It's been a long day. I think Kellsey needs a time out. She is WAY over stimulated (which is weird to say since she's stuck in a bed) but she has so many new people in and out of her room, has watched WAY too much TV and has more new toys brought in than she knows what to do with. My mom is with her right now and said that she finally just threw everything off her bed onto the floor and is just done.

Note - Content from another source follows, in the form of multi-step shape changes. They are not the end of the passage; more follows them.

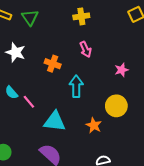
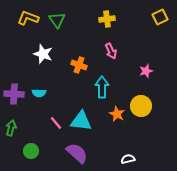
cyan semicircle: (11, 92) -> (39, 93), turned -48
pink line: (29, 102) -> (56, 123), moved
orange star: (94, 125) -> (117, 114), moved

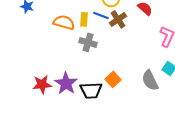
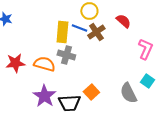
yellow rectangle: (84, 19) -> (62, 32), size x1.5
orange semicircle: (64, 22) -> (44, 64), moved
red star: (42, 84) -> (15, 63), moved

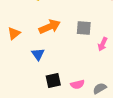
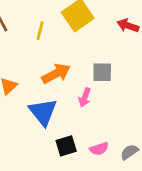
pink arrow: (103, 44) -> (85, 97), moved
blue triangle: (38, 54) -> (43, 112), size x1.6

And for that matter, so am I. I think I need a time out, too. Maybe Kellsey and I can go sit in a corner and cry together somewhere. Kellsey had her test today with the NG Tube... it was supposed to be this morning, but was bumped to this afternoon. When we finally went down for it, the tech in the room told me the plan was something completely different from what I had previously been told. He said she would be drinking barium by mouth, which I was NOT ok with. Kellsey drinking fluids by mouth can lead to aspiration which can lead to pneumonia. Her getting pneumonia right now would not be good. He argued with me for awhile and I finally told him that she would not be drinking by mouth. Period. He went to complain to the doctor who came in and told me that all they would be doing was putting the NG tube through her nose and down into her esophagus past where the abrasion is and they'd put barium in that way. THAT is what I was told yesterday. I told her that her techs should not be telling parents things that were going to happen if they didn't know what the heck they were talking about. Right after that, the tech pulls out TAPE even though it's all over her chart and on her allergy band that she's allergic to it, and couldn't figure out what I was talking about when I said he couldn't put that on her. @@
THEN the doctor proceeded to tell me that Kellsey would be restrained for this procedure. Um, what?! She explained that ALL kids try to get out from under the machine because it scares them. I assured her that Kellsey wouldn't. She again said that Kellsey would be tied down... that's how they do it to ALL kids. I told her that was great but there is NO way they're tying down a kid who came from an orphanage where she was likely tied down to her bed. Sorry. She would lay there JUST fine. So, she rolled her eyes and said they would have the restraints on stand-by and I told her she would NOT be using them. Kellsey laid there just fine... with someone holding her head and arms still. The doctor admitted I was right. Shocker. GRR!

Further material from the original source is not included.